==== Exercise inputs ====

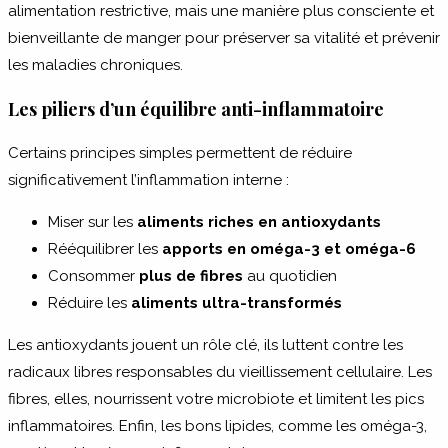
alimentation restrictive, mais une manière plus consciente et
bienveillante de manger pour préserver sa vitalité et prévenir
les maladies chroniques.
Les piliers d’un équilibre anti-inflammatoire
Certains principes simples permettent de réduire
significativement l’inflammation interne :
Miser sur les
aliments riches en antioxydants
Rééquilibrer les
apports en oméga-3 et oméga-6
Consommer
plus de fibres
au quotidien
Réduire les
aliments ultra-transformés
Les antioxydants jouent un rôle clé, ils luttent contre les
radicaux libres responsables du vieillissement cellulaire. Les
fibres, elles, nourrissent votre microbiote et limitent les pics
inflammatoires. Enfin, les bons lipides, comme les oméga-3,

====
==== Exercise inputs ====

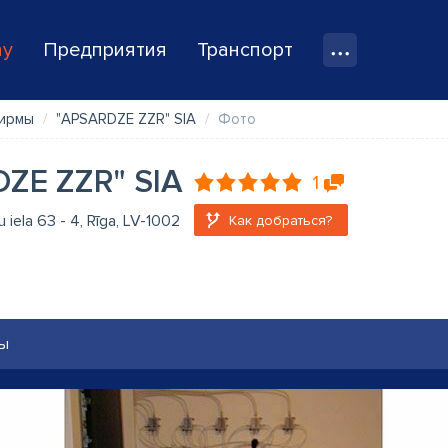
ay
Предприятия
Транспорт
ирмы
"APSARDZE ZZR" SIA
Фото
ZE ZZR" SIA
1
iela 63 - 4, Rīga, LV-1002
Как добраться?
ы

====
==== Exercise inputs ====

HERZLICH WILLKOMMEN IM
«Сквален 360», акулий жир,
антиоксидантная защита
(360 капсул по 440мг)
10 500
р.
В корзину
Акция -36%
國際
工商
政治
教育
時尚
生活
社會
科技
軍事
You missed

====

Reproduce every line above that contains the string "oméga".

apports en oméga-3 et oméga-6
inflammatoires. Enfin, les bons lipides, comme les oméga-3,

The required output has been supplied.